Wednesday, February 16, 2022

Who I am

 I’m going to be controversial here. I don’t mean to speak for anyone else, but I will speak my mind.

A common discussion at my support group, DBSA Boston, over the years is the difference between being bipolar and having bipolar. In introducing myself as a facilitator at the newcomers’ meeting, I soften it even further, saying, I have bipolar disorder.

Most people reject the idea that they 'are' bipolar and opt for 'having' bipolar. But about eight years ago a young woman I know declared, "No, I am bipolar." I puzzled over it, wondering which felt truer to me. At the time I wasn't prepared to embrace her statement. I felt it was limiting.


As research for my memoir,, I just finished is it me or my meds? The author David Karp (whom I know through DBSA Boston) describes a support group meeting:

The meeting began with brief introductions during which nearly everyone said something like, “My name is Joe and I’m a depressive." After all the introductions, a young woman suggested that it would be far better if people said, “Hello, my name is so and so and I suffer from depression.”

A woman David Karp interviewed said:

Every time we take the medication it keeps constructing your identity as bipolar, or as whatever diagnosis, but you know, that is not who I am….It’s not, in any way, the whole of me. It’s a part of me. I am a teacher. I am a writer. I am a lover. I am a woman. [Mental illness] is just [something that] gets in the way a lot.


I have no intention of constructing anyone else’s identity, but lately I’ve been thinking that I am bipolar. (I actually hate that term, but for different reasons than the usual. Manic depression is so descriptive in a way that bipolar is not. I’m not a toy magnet, I don’t consist of two poles. I experience mania and I experience depression. However, I don’t particularly like the term ‘manic depressive.’ That does seem reductionist, as if I am totally in the thrall of those two states. I haven’t come up with a better noun (please suggest some), so for now I’ll use bipolar.

I checked out Word Hippo and found 273 (yes, I counted them: slow-news day here) adjectives for "vacillating between two extremes" and 49 "involving or having two extremes." Nouns are bipolarism, bipolarization, and bipolarity. I suppose it was too much to ask to web-search to satisfy me. (Give it a try, Matt. I so loved wrenmimic!)

Certainly when I’m psychotic or in a debilitating depression, there is something wrong. My life would be better, I could be more productive, better at relationships, if that didn’t happen. But the tendency to mood swings, the highs and lows (the 7-out of-10s and the 3-out-of-10s) seem to be ingrained deeply into the fiber of my being. The woman David Karp interviewed identifies herself as a teacher, writer, lover, woman. None of those identities is the whole of her but they are deep parts of her. They are parts of her identity. My manic depression isn’t the whole me, but it goes deep, very deep.

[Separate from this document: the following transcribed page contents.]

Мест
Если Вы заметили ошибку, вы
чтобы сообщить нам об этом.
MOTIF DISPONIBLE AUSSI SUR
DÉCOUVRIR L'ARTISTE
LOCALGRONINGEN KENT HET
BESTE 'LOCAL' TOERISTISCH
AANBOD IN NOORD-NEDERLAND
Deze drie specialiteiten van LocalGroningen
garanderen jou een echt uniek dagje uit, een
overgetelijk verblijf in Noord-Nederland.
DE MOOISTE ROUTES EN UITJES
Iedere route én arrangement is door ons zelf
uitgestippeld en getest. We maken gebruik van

For the curious, Word Hippo suggests:

volatile, mercurial, oscillating, vacillating, capricious, spasmodic, undulating, two-faced, variable, unpredictable, changeable, unstable, erratic, inconstant, fickle, impulsive, tempermental, flighty, fluctuating, inconsistent, whimsical, mutable, fluid, unsteady, irregular, changeful, uncertain, unsettled, skittish, wayward, flickery, flakey, quicksilver, flaky, blowing hot and cold, irrepressible, wavering, excitable, protean, kaleidoscopic, moody, giddy, labile, active, movable, elastic, up in the air, unreliable, up and down, ever-changing, mobile, yo-yo, up-and-down, undependable, fitful, arbitrary, changing, random, varying, jerky, desultory, quirky, freakish, faddish, ungovernable, wild, haphazard, chance, vagarious, crotchety, constantly changing, ephemeral, shifting, transitory, frivolous, momentary, fleeting, peaky, short-lived, transient, impermanent, full of ups and downs, uneven, fluctuant, aimless, hit-or-miss, indiscriminate, unmethodical, casual, intermittent, chameleonic, sporadic, turbulent, along with waffling, fluky, directionless, orderless, blind, lost, reckless, offhand, iffy, sketchy, unsupported, off-and-on, objectless, quick-tempered, unreasoned, pointless, and more.

Not quite on the mark.



1 comment:

  1. How about the historic term 'circular insanity'? 🙃

    You could go with a celebrity name: Carrie Fisher's disease, Stephen Fry's disease, or Rosemary Clooney's disease.

    Many technical terms get shortened as they enter common parlance. Bi-Di? Bisdis? MaDe? ("I am made" makes you sound like a mobster.)